__Task objective__: Nothing but the pictures gets dropped; retype every entry exactly.

########

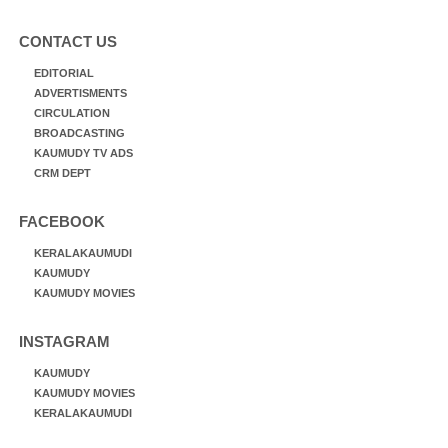
CONTACT US
EDITORIAL
ADVERTISMENTS
CIRCULATION
BROADCASTING
KAUMUDY TV ADS
CRM DEPT
FACEBOOK
KERALAKAUMUDI
KAUMUDY
KAUMUDY MOVIES
INSTAGRAM
KAUMUDY
KAUMUDY MOVIES
KERALAKAUMUDI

########

__Solved exercise__:
CONTACT US
EDITORIAL
ADVERTISMENTS
CIRCULATION
BROADCASTING
KAUMUDY TV ADS
CRM DEPT
FACEBOOK
KERALAKAUMUDI
KAUMUDY
KAUMUDY MOVIES
INSTAGRAM
KAUMUDY
KAUMUDY MOVIES
KERALAKAUMUDI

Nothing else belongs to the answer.